- [What you have to do]: Your answer should be the lines below from the one holding "que sofrem ou incorrer, directa" through the one holding "Написать отзыв", copied exactly and with nothing else.

-------- Exercise data

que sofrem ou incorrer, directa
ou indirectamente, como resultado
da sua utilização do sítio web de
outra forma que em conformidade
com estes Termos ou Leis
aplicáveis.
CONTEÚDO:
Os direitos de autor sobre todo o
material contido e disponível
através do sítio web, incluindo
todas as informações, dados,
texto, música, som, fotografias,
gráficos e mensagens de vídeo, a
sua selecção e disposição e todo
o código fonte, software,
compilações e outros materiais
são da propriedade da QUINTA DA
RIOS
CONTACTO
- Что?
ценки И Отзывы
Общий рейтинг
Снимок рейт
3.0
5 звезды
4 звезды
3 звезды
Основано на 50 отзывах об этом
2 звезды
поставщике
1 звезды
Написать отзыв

----------------
-------- Exercise data

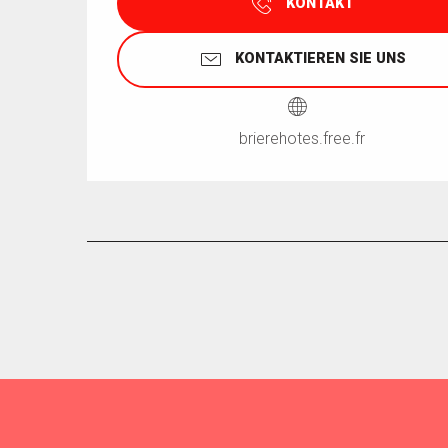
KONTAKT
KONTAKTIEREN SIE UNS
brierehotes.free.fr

----------------

- [Exercise solution]:
que sofrem ou incorrer, directa
ou indirectamente, como resultado
da sua utilização do sítio web de
outra forma que em conformidade
com estes Termos ou Leis
aplicáveis.
CONTEÚDO:
Os direitos de autor sobre todo o
material contido e disponível
através do sítio web, incluindo
todas as informações, dados,
texto, música, som, fotografias,
gráficos e mensagens de vídeo, a
sua selecção e disposição e todo
o código fonte, software,
compilações e outros materiais
são da propriedade da QUINTA DA
RIOS
CONTACTO
- Что?
ценки И Отзывы
Общий рейтинг
Снимок рейт
3.0
5 звезды
4 звезды
3 звезды
Основано на 50 отзывах об этом
2 звезды
поставщике
1 звезды
Написать отзыв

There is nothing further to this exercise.